#### WORK ITEM:
Although the records contain pictures, only their text should be reproduced, exactly as written.

(Data items)
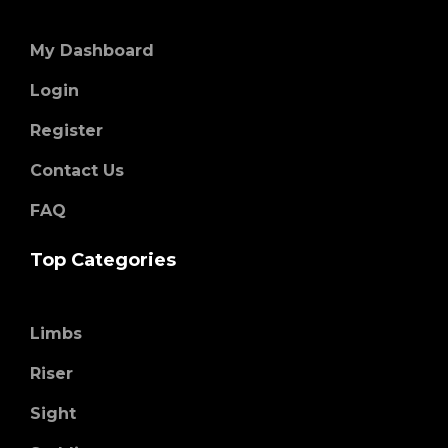
My Dashboard
Login
Register
Contact Us
FAQ
Top Categories
Limbs
Riser
Sight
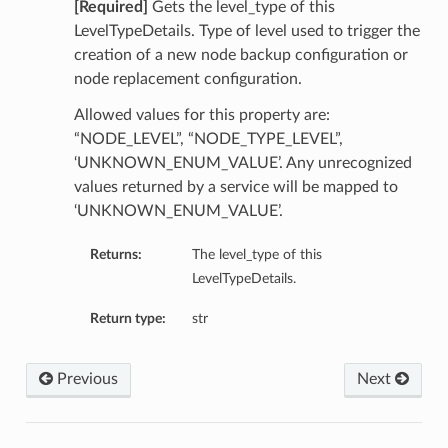
[Required]
Gets the level_type of this
LevelTypeDetails. Type of level used to trigger the
creation of a new node backup configuration or
node replacement configuration.
Allowed values for this property are:
“NODE_LEVEL”, “NODE_TYPE_LEVEL”,
‘UNKNOWN_ENUM_VALUE’. Any unrecognized
values returned by a service will be mapped to
‘UNKNOWN_ENUM_VALUE’.
Returns:
The level_type of this
LevelTypeDetails.
Return type:
str
Previous
Next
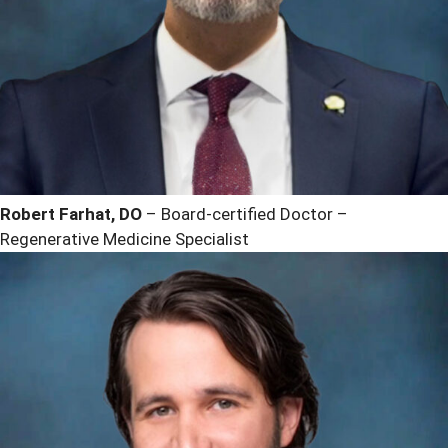
Robert Farhat, DO
– Board-certified Doctor –
Regenerative Medicine Specialist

#### COMPLETED EXERCISE:
My Dashboard
Login
Register
Contact Us
FAQ
Top Categories
Limbs
Riser
Sight
[Required]
Gets the level_type of this
LevelTypeDetails. Type of level used to trigger the
creation of a new node backup configuration or
node replacement configuration.
Allowed values for this property are:
“NODE_LEVEL”, “NODE_TYPE_LEVEL”,
‘UNKNOWN_ENUM_VALUE’. Any unrecognized
values returned by a service will be mapped to
‘UNKNOWN_ENUM_VALUE’.
Returns:
The level_type of this
LevelTypeDetails.
Return type:
str
Previous
Next
Robert Farhat, DO
– Board-certified Doctor –
Regenerative Medicine Specialist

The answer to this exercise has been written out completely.